Article extrait de la revue de la Plate-forme Haitienne des Organismes de Défense des Droits Humains (POHDH) « Se Mèt kò ki veye kò », Série II, No. 2 (version française), à paraître bientôt
Soumis à AlterPresse le 9 aout 2004
La situation des ouvriers travaillant dans la zone franche frontalière de Ouanaminthe, précisément des salariés des usines de la filiale du Groupe M, CODEVI, a occupé une place relativement importante dans les médias, ne serait-ce que l’espace d’une semaine. Pour la POHDH qui cherche toujours à sensibiliser l’opinion publique sur les Droits Economiques, Sociaux et Culturels (DESC), cela est plutôt positif, puisque la condition ouvrière - les questions sociales d’une manière générale - est souvent absente de l’actualité. La publication du rapport de la Plate-forme sur les conditions de travail au sein de cette entreprise, qui a coïncidé avec d’autres interventions, en est certainement pour quelque chose.
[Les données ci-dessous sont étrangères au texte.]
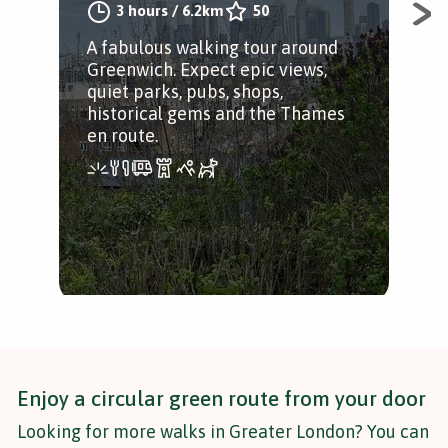
3 hours
/
6.2km
50
A fabulous walking tour around
Fro
Greenwich. Expect epic views,
exp
quiet parks, pubs, shops,
Hig
historical gems and the Thames
en route.
Enjoy a circular green route from your door
Looking for more walks in Greater London? You can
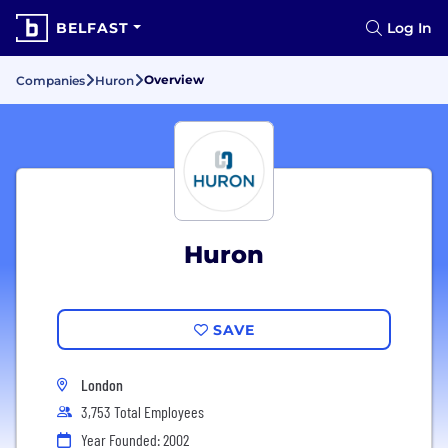
BELFAST
Log In
Overview
Companies
Huron
Huron
SAVE
London
3,753 Total Employees
Year Founded: 2002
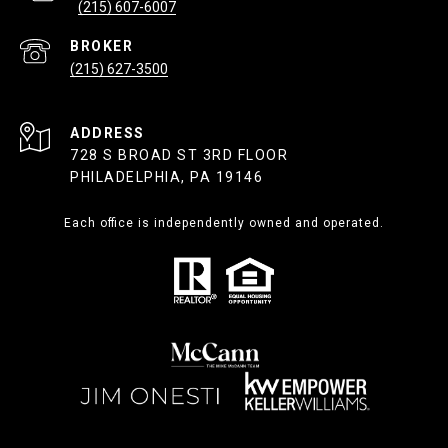
(215) 607-6007
(215) 627-3500
ADDRESS
728 S BROAD ST 3RD FLOOR
PHILADELPHIA, PA 19146
Each office is independently owned and operated.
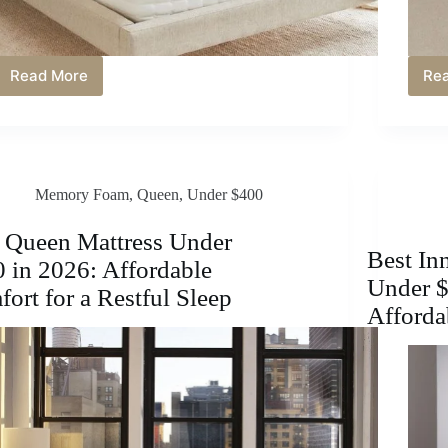
Read More
Re
Best
Mattress
Under
$500
in
2026:
Memory Foam
,
Queen
,
Under $400
Affordable
Comfort
&
 Queen Mattress Under
Support
Best In
 in 2026: Affordable
Under $
ort for a Restful Sleep
Afforda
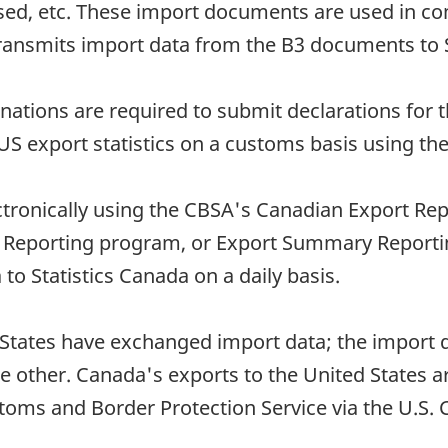
used, etc. These import documents are used in
 transmits import data from the B3 documents to 
nations are required to submit declarations for 
US export statistics on a customs basis using the
ectronically using the CBSA's Canadian Export Re
rt Reporting program, or Export Summary Report
 to Statistics Canada on a daily basis.
States have exchanged import data; the import d
he other. Canada's exports to the United States 
stoms and Border Protection Service via the U.S.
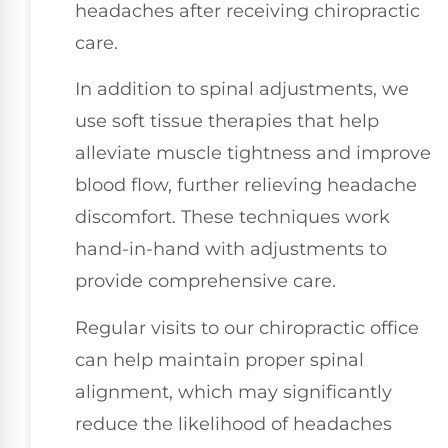
headaches after receiving chiropractic
care.
In addition to spinal adjustments, we
use soft tissue therapies that help
alleviate muscle tightness and improve
blood flow, further relieving headache
discomfort. These techniques work
hand-in-hand with adjustments to
provide comprehensive care.
Regular visits to our chiropractic office
can help maintain proper spinal
alignment, which may significantly
reduce the likelihood of headaches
Si les faits relatés dans le rapport ont obligé certains secteurs, en particulier des éditorialistes économiques, à sortir de leur mutisme lorsqu’il s’agit de ces questions, sensibles parce que fondamentales, la POHDH peut déjà s’estimer satisfaite, en attendant la réparation des multiples violations des droits humains qui y sont soulevées.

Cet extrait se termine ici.